To further extend the idea that functional changes of Clara cells occurs in BOS, CCSP protein levels were measured in a cross-sectional cohort of lung transplant recipients, independent from those patients undergoing pulmonary re-transplantation considered in the previous tissue analyses. Table 1 defines the demographics and clinical characteristics of this BAL study cohort showing comparable demographic and clinical characteristics among the patients that were BOS-free, BOS 0p, BOS-free with acute rejection, BOS-free with acute infection or BOS at the time of sample collection. CCSP levels were significantly decreased in the BAL fluid of patients classified as BOS versus those who were BOS-free (475 +/− 123 ng/mL vs. 1309 +/− 201 ng/mL, p=.0006), as shown in Figure 5A. Similar CCSP levels were observed in patients with BOS 0p (1205 +/− 267.4 ng/mL), BOS-free with AR (1649 +/−261.1 ng/mL), and BOS-free with acute infection (1397 +/− 322.7 ng/mL) when compared to BOS-free patients.

Table 1.

Demographics and Clinical Characteristics of BAL study cohort

BOS-free BOS 0p BOS BOS-free, rejection BOS-free, infection
N 62 24 26 25 18
Median Age at Transplant, years (IQR) 55.5 [44.8, 63.0] 58.0 [54.2, 61.8] 57.0 [42.8, 65.0] 55.0 [47.5, 64.0] 61.0 [46.5, 66]
Median time to BAL collection, month (IQR) 36.0 (24.0,44.5) 37.5 [29.2, 47.7] 42.5 [30.2, 54.0] 22.0 [9.5, 35.5] 6.5 [3.8, 25.2]
Caucasian Race* 53/62 (85.4%) 24/24 (100.0%) 21/26 (80.8%) 23/25 (92.0%) 17/18 (94.4%)
Female Sex* 27/62 (43.5%) 8/24 (33.3%) 7/26 (26.9%) 10/25 (40.0%) 5/18 (27.8%)
Indication for Lung Tx:* COPD+ 22/62 (35.4%) 16/24 (66.7%) 10/26 (38.5%) 10/25 (40.0%) 7/18 (38.9%)
Pulmonary Fibrosis 23/62 (37.1%) 7/24 (29.1%) 10/26 (38.5%) 7/25 (28.0%) 4/18 (22.2%)
Cystic Fibrosis 9/62 (14.5%) 0/24 (0.0%) 4/26 (15.4%) 5/25 (20.0%) 6/18 (33.3%)
Other 8/62 (12.9%) 1/24 (4.2%) 2/26 (7.7%) 3/25 (12.0%) 1/18 (5.6%)
Bilateral Lung Transplant* 62/62 (100.0%) 24/24 (100.0%) 24/26 (92.3%) 25/25 25/25 (100.0%)
*

number (%)

+

chronic obstructive pulmonary disease

Acute Rejection (Grade A ≥ 1 or B ≥ 1)

In order to better understand the serial changes in CCSP within individual patients, we then conducted a longitudinal analysis of CCSP levels in patients with BOS using an antecedent BAL sample obtained prior to the onset of BOS. In this analysis shown in Figure 5B, we demonstrate that CCSP levels were significantly higher in these patients prior to the onset of BOS (1575 +/− 451.1 ng/mL vs. 446.3 +/− 121.8 ng/mL, p = 0.02).
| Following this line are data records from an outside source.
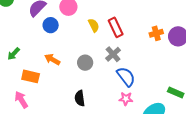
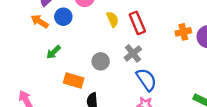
green arrow: (14, 54) -> (54, 52), moved
orange arrow: (52, 59) -> (40, 21), moved
orange rectangle: (31, 76) -> (74, 80), moved

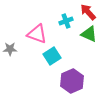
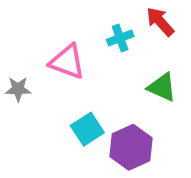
green triangle: (89, 34) -> (162, 87), moved
cyan square: (52, 56) -> (87, 129), moved

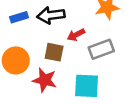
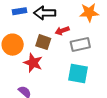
cyan square: (87, 86) -> (78, 74), moved

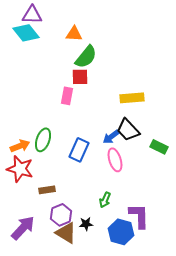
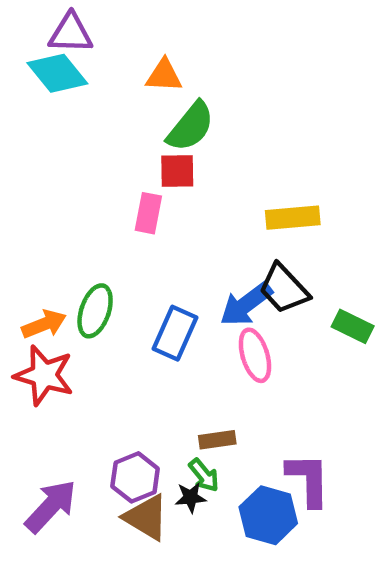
blue arrow: (111, 137) -> (246, 304), size x1.4
brown rectangle: (47, 190) -> (217, 440), moved
green arrow: (105, 200) -> (204, 475), moved, turned -63

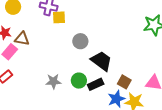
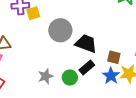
gray circle: (80, 41) -> (60, 30), size x1.5
green circle: (79, 81) -> (70, 77), moved

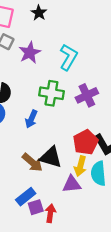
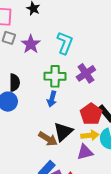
blue arrow: (31, 119) -> (52, 99), moved
black triangle: (51, 157) -> (63, 132), turned -50
yellow arrow: (80, 166) -> (90, 135), turned -102

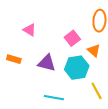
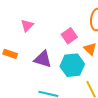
pink triangle: (30, 30) -> (27, 25), turned 40

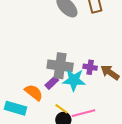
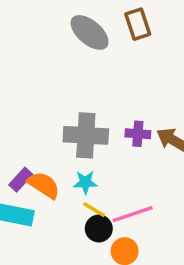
cyan star: (74, 80) -> (85, 182), moved, size x0.6
purple rectangle: (52, 83) -> (21, 180), moved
Finally, we considered the relationship of BAL CCSP levels to the degree of BAL neutrophilia. First, we considered the extent to which the composition of the BAL varied with BOS, and found that BOS was associated with significantly increased neutrophilia as compared to BOS-free patients (17.6 +/− 1.1% vs. 7.0 +/− 4.1%, p = 0.019), as shown in Supplemental Figure 2A. Next, we considered if the elevated neutrophilia correlated with the reduction in CCSP. Interestingly, when considered across either the entire cohort or within only the patients with BOS, CCSP levels correlated poorly with the degree of airway neutrophilia (r = 0.12, p = 0.19 for entire cohort; r = 0.36, p = 0.08 for patients with BOS), as shown in Supplemental Figure 2B–C Finally, we considered the potential confounding effects of azithromycin on BAL CCSP levels in patients with BOS. While about one-fourth of the BOS patients were on azithromycin, CCSP levels did not differ between BOS patients treated with azithromycin as compared to those not treated with azithromycin (465.3 +/− 327.3 ng/mL vs. 711.6 +/− 257.9 ng/mL, p = 0.67), as shown in Supplemental Figure 3

Discussion

Although BOS is thought to involve epithelial cell injury, the extent to which selective injury occurs with bronchiolar Clara cells in this condition has not been previously well-studied. Using complementary and translational analysis of tissue transcript, tissue protein expression, and BAL protein expression, we make the novel observation that BOS involves selective alteration in the distribution and function of epithelial Clara cells. Strengths of this analysis include the multimodality approach used to test our hypothesis and inclusion of a range of clinical samples including normal donor tissue, BOS-free lung transplant recipients, and patients with advanced BOS undergoing retransplantation. Our BAL analysis is particularly notable for comparably matched samples with explicit well-defined clinical phenotypes and provides important validation and extension of the observations made at a tissue transcript and protein level in the BAL.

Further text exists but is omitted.